Sophomore psychology major Colin Bateman also looks forward to the comfort of the classic American meal. “My family is Irish, but we usually eat a pretty typical American Thanksgiving dinner. Turkey, mashed potatoes, vegetables, gravy, and biscuits or bread of some kind,” he says. But the repetition doesn't seem to bother Bateman–whose eyes twinkle when she talks about going home for Thanksgiving break. “The tradition means a lot,” she says.

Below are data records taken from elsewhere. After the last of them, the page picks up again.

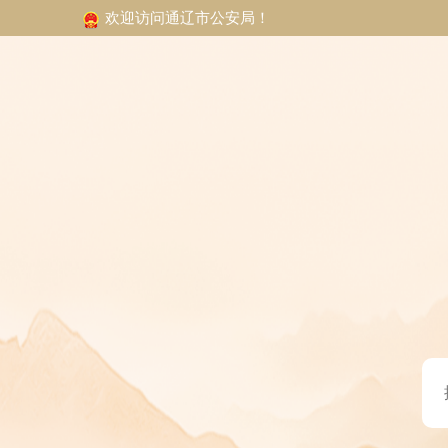
欢迎访问通辽市公安局！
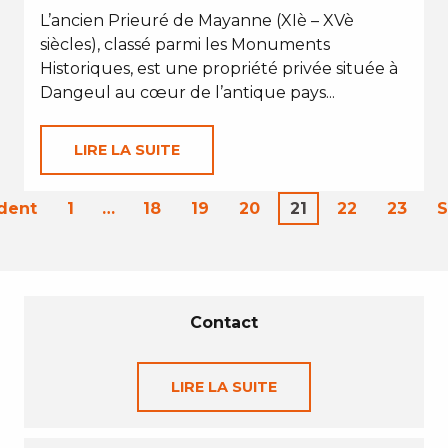
L’ancien Prieuré de Mayanne (XIè – XVè
siècles), classé parmi les Monuments
Historiques, est une propriété privée située à
Dangeul au cœur de l’antique pays...
LIRE LA SUITE
dent
1
…
18
19
20
21
22
23
S
Contact
LIRE LA SUITE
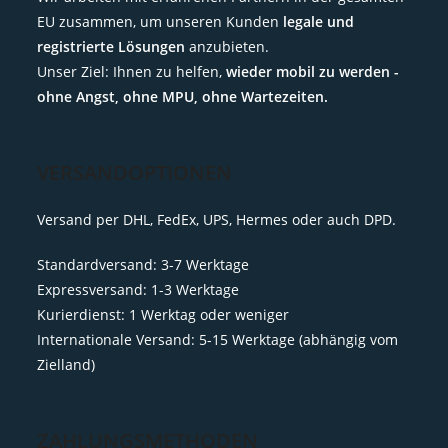
EU zusammen, um unseren Kunden
legale und
registrierte Lösungen
anzubieten.
Unser Ziel: Ihnen zu helfen,
wieder mobil zu werden -
ohne Angst, ohne MPU, ohne Wartezeiten.
VERSANDOPTIONEN
Versand per DHL, FedEx, UPS, Hermes oder auch DPD.
Standardversand: 3-7 Werktage
Expressversand: 1-3 Werktage
Kurierdienst: 1 Werktag oder weniger
Internationale Versand: 5-15 Werktage (abhängig vom
Zielland)
ZAHLUNGSMETHODEN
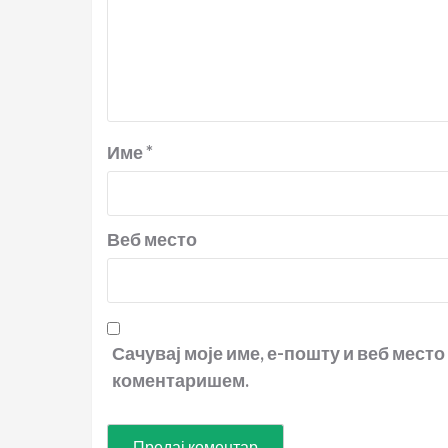
Име
*
Веб место
Сачувај моје име, е-пошту и веб место
коментаришем.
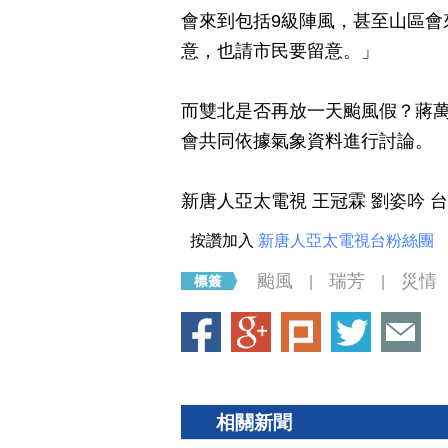
會來到包括9級陣風，甚至山區會
意，也請市民要留意。」
而雙北是否再放一天颱風假？蔣
會共同依據氣象資料進行討論。
新唐人亞太電視 王冠霖 劉姿吟 
按讚加入
新唐人亞太電視台粉絲團
颱風
瑞芳
災情
|
|
相關新聞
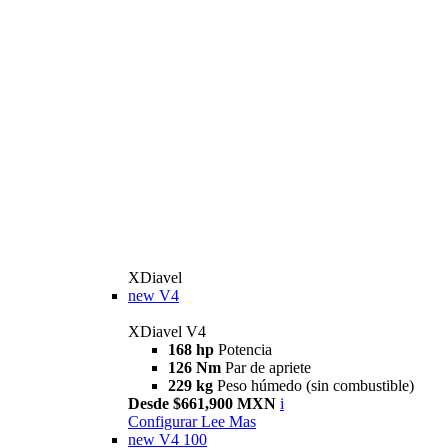
XDiavel
new
V4
XDiavel V4
168 hp
Potencia
126 Nm
Par de apriete
229 kg
Peso húmedo (sin combustible)
Desde $661,900 MXN
i
Configurar
Lee Mas
new
V4 100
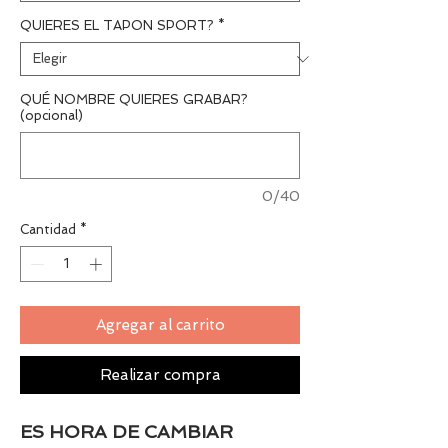
QUIERES EL TAPON SPORT?
*
QUÉ NOMBRE QUIERES GRABAR?
(opcional)
0/40
Cantidad
*
Agregar al carrito
Realizar compra
ES HORA DE CAMBIAR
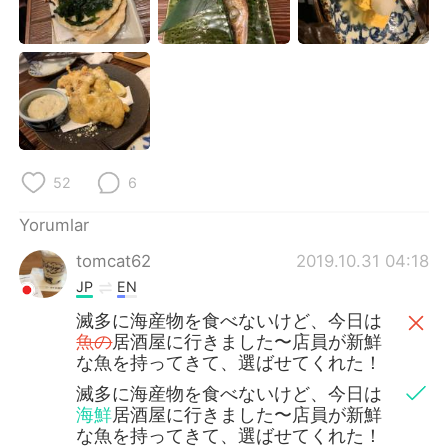
Deutsch
日本語
한국어
Русский
ไทย
Indonesia
Italiano
Tiếng Việt
52
6
Português
Yorumlar
tomcat62
2019.10.31 04:18
JP
EN
滅多に海産物を食べないけど、今日は
魚の
居酒屋に行きました〜店員が新鮮
な魚を持ってきて、選ばせてくれた！
滅多に海産物を食べないけど、今日は
海鮮
居酒屋に行きました〜店員が新鮮
な魚を持ってきて、選ばせてくれた！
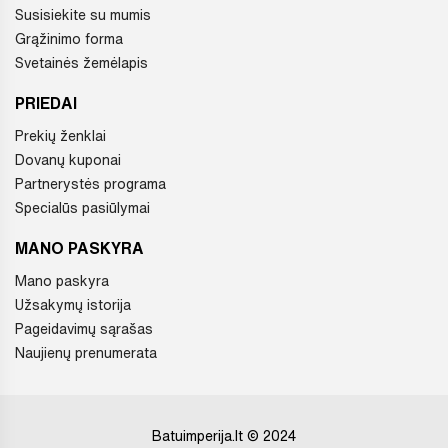
Susisiekite su mumis
Grąžinimo forma
Svetainės žemėlapis
PRIEDAI
Prekių ženklai
Dovanų kuponai
Partnerystės programa
Specialūs pasiūlymai
MANO PASKYRA
Mano paskyra
Užsakymų istorija
Pageidavimų sąrašas
Naujienų prenumerata
Batuimperija.lt © 2024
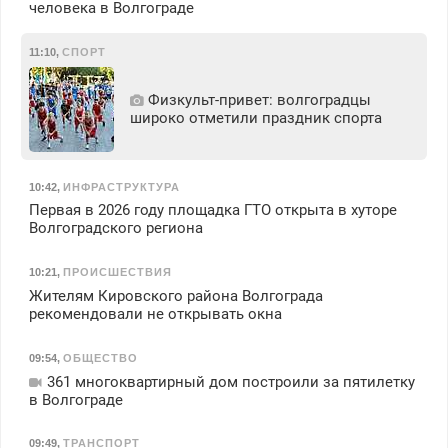
человека в Волгограде
11:10
,
СПОРТ
Физкульт‑привет: волгоградцы
широко отметили праздник спорта
10:42
,
ИНФРАСТРУКТУРА
Первая в 2026 году площадка ГТО открыта в хуторе
Волгоградского региона
10:21
,
ПРОИСШЕСТВИЯ
Жителям Кировского района Волгограда
рекомендовали не открывать окна
09:54
,
ОБЩЕСТВО
361 многоквартирный дом построили за пятилетку
в Волгограде
09:49
,
ТРАНСПОРТ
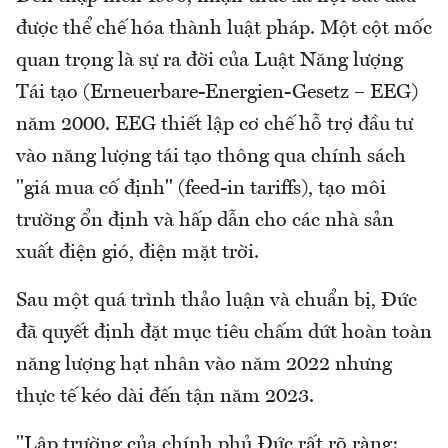
được thể chế hóa thành luật pháp. Một cột mốc
quan trọng là sự ra đời của Luật Năng lượng
Tái tạo (Erneuerbare-Energien-Gesetz – EEG)
năm 2000. EEG thiết lập cơ chế hỗ trợ đầu tư
vào năng lượng tái tạo thông qua chính sách
"giá mua cố định" (feed-in tariffs), tạo môi
trường ổn định và hấp dẫn cho các nhà sản
xuất điện gió, điện mặt trời.
Sau một quá trình thảo luận và chuẩn bị, Đức
đã quyết định đặt mục tiêu chấm dứt hoàn toàn
năng lượng hạt nhân vào năm 2022 nhưng
thực tế kéo dài đến tận năm 2023.
"Lập trường của chính phủ Đức rất rõ ràng:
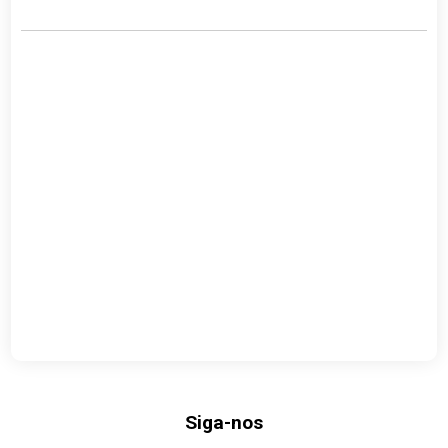
Siga-nos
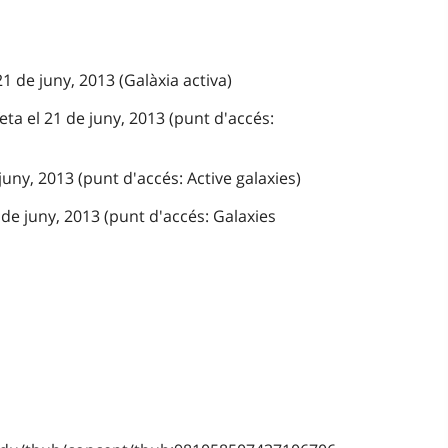
21 de juny, 2013 (Galàxia activa)
eta el 21 de juny, 2013 (punt d'accés:
juny, 2013 (punt d'accés: Active galaxies)
de juny, 2013 (punt d'accés: Galaxies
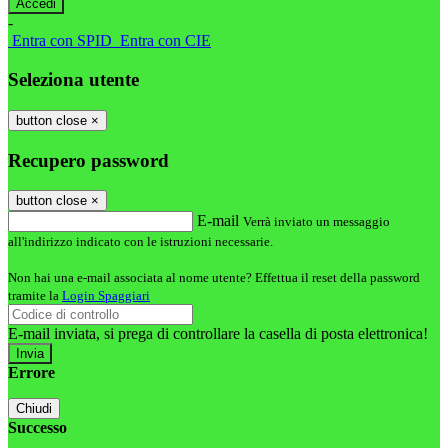
-
Entra con SPID
Entra con CIE
Seleziona utente
button close
×
Recupero password
button close
×
E-mail
Verrà inviato un messaggio
all'indirizzo indicato con le istruzioni necessarie.
Non hai una e-mail associata al nome utente? Effettua il reset della password
tramite la
Login Spaggiari
E-mail inviata, si prega di controllare la casella di posta elettronica!
Errore
Chiudi
Successo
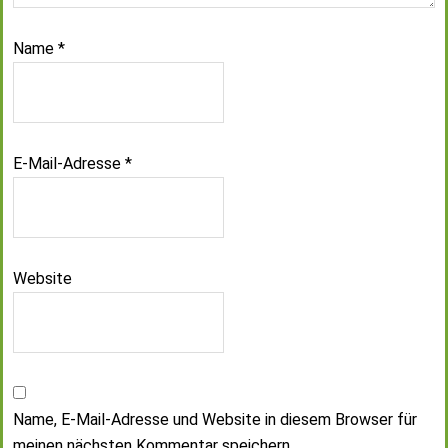
Name
*
E-Mail-Adresse
*
Website
Name, E-Mail-Adresse und Website in diesem Browser für
meinen nächsten Kommentar speichern.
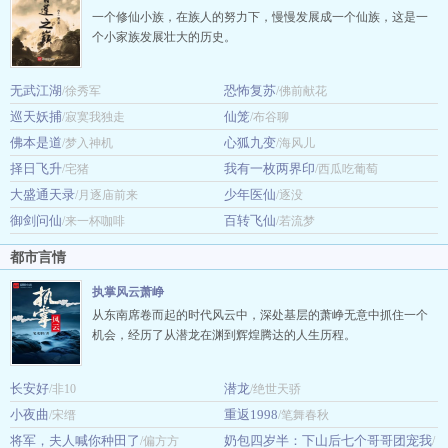
一个修仙小族，在族人的努力下，慢慢发展成一个仙族，这是一
个小家族发展壮大的历史。
无武江湖
恐怖复苏
/徐秀军
/佛前献花
巡天妖捕
仙笼
/寂寞我独走
/布谷聊
佛本是道
心狐九变
/梦入神机
/海风儿
择日飞升
我有一枚两界印
/宅猪
/西瓜吃葡萄
大盛通天录
少年医仙
/月逐庙前来
/逐没
御剑问仙
百转飞仙
/来一杯咖啡
/若流梦
都市言情
执掌风云萧峥
从东南席卷而起的时代风云中，深处基层的萧峥无意中抓住一个
机会，经历了从潜龙在渊到辉煌腾达的人生历程。
长安好
潜龙
/非10
/绝世天骄
小夜曲
重返1998
/宋缙
/笔舞春秋
将军，夫人喊你种田了
奶包四岁半：下山后七个哥哥团宠我
/偏方方
/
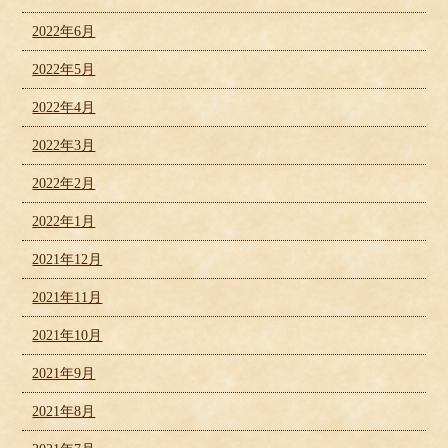
2022年6月
2022年5月
2022年4月
2022年3月
2022年2月
2022年1月
2021年12月
2021年11月
2021年10月
2021年9月
2021年8月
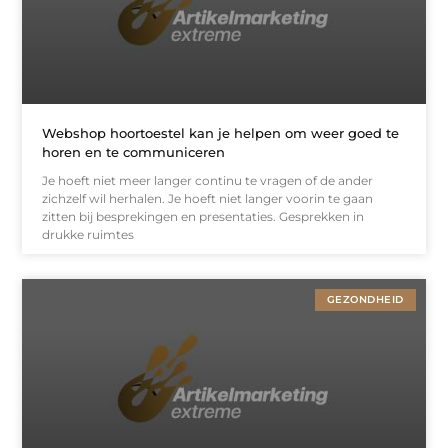
Webshop hoortoestel kan je helpen om weer goed te
horen en te communiceren
Je hoeft niet meer langer continu te vragen of de ander
zichzelf wil herhalen. Je hoeft niet langer voorin te gaan
zitten bij besprekingen en presentaties. Gesprekken in
drukke ruimtes
GEZONDHEID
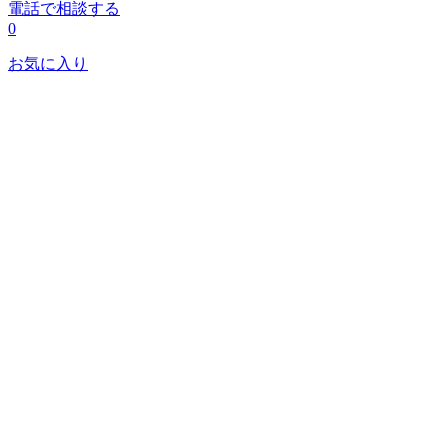
電話で相談する
0
お気に入り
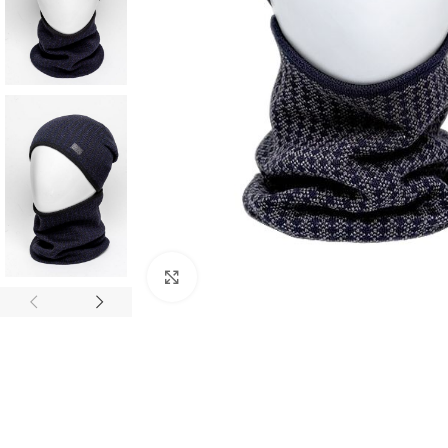
Нажмите, чтобы увеличить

Although in the past her Thanksgiving included turkey, ham and everything in between, this Thanksgiving will be different for Greta Silva.“This is my first vegetarian Thanksgiving,” she says. Worry shoots across Silva’s face when asked what she’ll be eating. “I have no idea,” she says. “I want to make a vegetarian lasagna, but I don’t know how that’s going to work out. I want to incorporate traditional foods and make it vegetarian friendly because I am the only vegetarian in my family.”
Plenty of Purchase folks can relate to Silva’s situation. Junior sociology major Jade Rodriguez’s family also leaves turkey off of the menu. Rodriguez is Puerto Rican and says that her family “does not see the point of turkey.” Instead, they have substitutions such as pasteles, a traditional Latin American dish quite similar to a tamale, or flan, two very popular Hispanic dishes.
Narayan also cooks a meatless meal on Thanksgiving. In addition to candied yams, she serves Indian dishes that are traditionally vegetarian, such as “tamarind rice, a vegetarian curry called avial, which is coconut and yogurt-based, and a yogurt dish called dahi bara.”
Despite the mountains of food made for this day, jazz studies major Whisper Jahney McRae dreams and salivates over just one thing. “There’s always turkey and mashed potatoes, but I cannot wait to get my hands on that nice warm Jiffy cornbread,” she says. “It completes the meal quite nicely.”